Exercise prompt: Repeat only the stretch of lines below that runs from the line with "https://hdl.handle.net/20.500.14037/object.10149741" through the line with "Mentions légales", unaltered.

Data section:
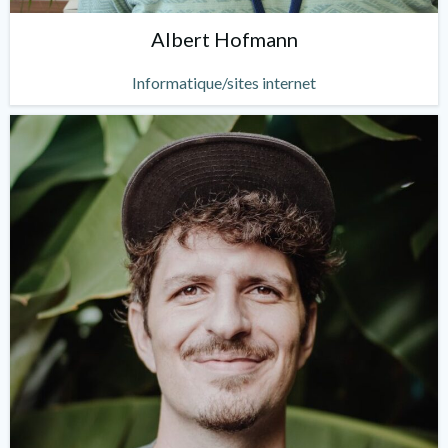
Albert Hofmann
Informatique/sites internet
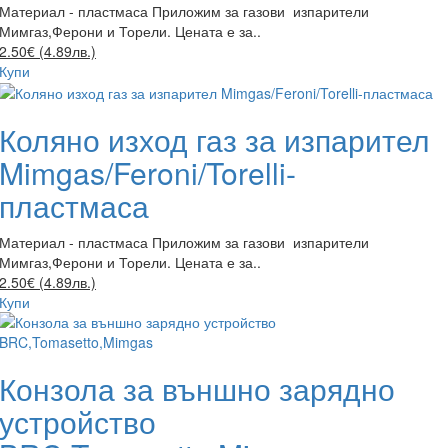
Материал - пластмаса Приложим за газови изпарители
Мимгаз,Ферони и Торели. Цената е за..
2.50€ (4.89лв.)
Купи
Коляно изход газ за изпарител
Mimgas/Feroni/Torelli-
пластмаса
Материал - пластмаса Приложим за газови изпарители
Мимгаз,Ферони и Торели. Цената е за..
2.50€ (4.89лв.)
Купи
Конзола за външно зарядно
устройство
---
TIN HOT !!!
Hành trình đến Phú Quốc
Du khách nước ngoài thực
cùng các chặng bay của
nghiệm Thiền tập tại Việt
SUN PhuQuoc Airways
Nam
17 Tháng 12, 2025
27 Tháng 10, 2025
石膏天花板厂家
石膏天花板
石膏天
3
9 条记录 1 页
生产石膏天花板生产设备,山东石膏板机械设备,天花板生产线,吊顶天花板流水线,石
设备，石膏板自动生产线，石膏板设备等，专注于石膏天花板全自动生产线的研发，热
==
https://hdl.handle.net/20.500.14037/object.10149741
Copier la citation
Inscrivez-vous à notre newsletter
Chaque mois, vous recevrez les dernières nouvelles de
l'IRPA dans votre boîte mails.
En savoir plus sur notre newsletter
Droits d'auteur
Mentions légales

Solution to this exercise:
https://hdl.handle.net/20.500.14037/object.10149741
Copier la citation
Inscrivez-vous à notre newsletter
Chaque mois, vous recevrez les dernières nouvelles de
l'IRPA dans votre boîte mails.
En savoir plus sur notre newsletter
Droits d'auteur
Mentions légales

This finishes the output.